Collected data:
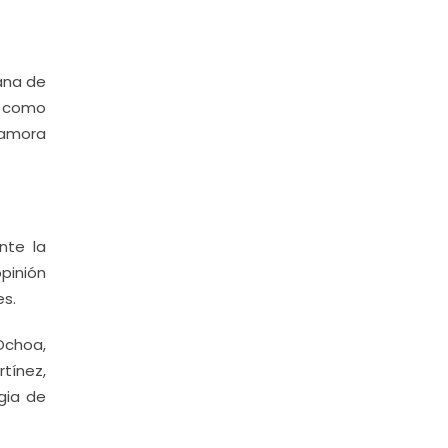
ana de
í como
Zamora
nte la
opinión
es.
Ochoa,
tínez,
gia de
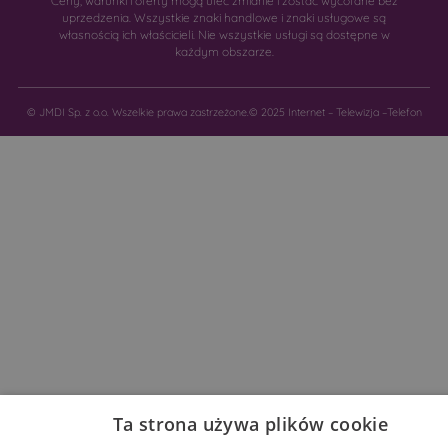
Ceny, warunki i oferty mogą ulec zmianie i zostać wycofane bez
uprzedzenia. Wszystkie znaki handlowe i znaki usługowe są
własnością ich właścicieli. Nie wszystkie usługi są dostępne w
każdym obszarze.
© JMDI Sp. z o.o. Wszelkie prawa zastrzeżone.
© 2025 Internet – Telewizja –Telefon
Ta strona używa plików cookie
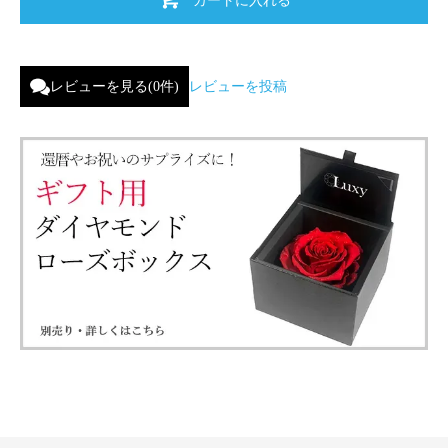
レビューを見る(0件)
レビューを投稿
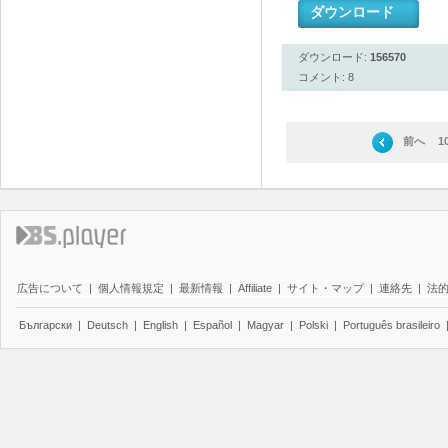
ダウンロード
ダウンロード:
156570
コメント: 8
前へ
1
広告について
|
個人情報規定
|
最新情報
|
Affiliate
|
サイト・マップ
|
連絡先
|
法
Български
|
Deutsch
|
English
|
Español
|
Magyar
|
Polski
|
Português brasileiro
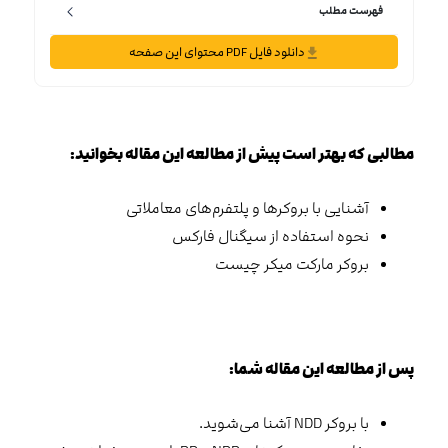
فهرست مطلب
دانلود فایل PDF محتوای این صفحه
مطالبی که بهتر است پیش از مطالعه این مقاله بخوانید:
آشنایی با بروکرها و پلتفرم‌های معاملاتی
نحوه استفاده از سیگنال فارکس
بروکر مارکت میکر چیست
پس از مطالعه این مقاله شما:
با بروکر NDD آشنا می‌شوید.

## WORK REQUIRED:
Restate every line above word for word. Do not carry over the images.

## TASK RESULT:
ana de
í como
Zamora
nte la
opinión
es.
Ochoa,
tínez,
gia de
Ceny, warunki i oferty mogą ulec zmianie i zostać wycofane bez
uprzedzenia. Wszystkie znaki handlowe i znaki usługowe są
własnością ich właścicieli. Nie wszystkie usługi są dostępne w
każdym obszarze.
© JMDI Sp. z o.o. Wszelkie prawa zastrzeżone.
© 2025 Internet – Telewizja –Telefon
Ta strona używa plików cookie
レビューを見る(0件)
レビューを投稿
ダウンロード
ダウンロード:
156570
コメント: 8
前へ
1
広告について
|
個人情報規定
|
最新情報
|
Affiliate
|
サイト・マップ
|
連絡先
|
法
Български
|
Deutsch
|
English
|
Español
|
Magyar
|
Polski
|
Português brasileiro
فهرست مطلب
دانلود فایل PDF محتوای این صفحه
مطالبی که بهتر است پیش از مطالعه این مقاله بخوانید:
آشنایی با بروکرها و پلتفرم‌های معاملاتی
نحوه استفاده از سیگنال فارکس
بروکر مارکت میکر چیست
پس از مطالعه این مقاله شما:
با بروکر NDD آشنا می‌شوید.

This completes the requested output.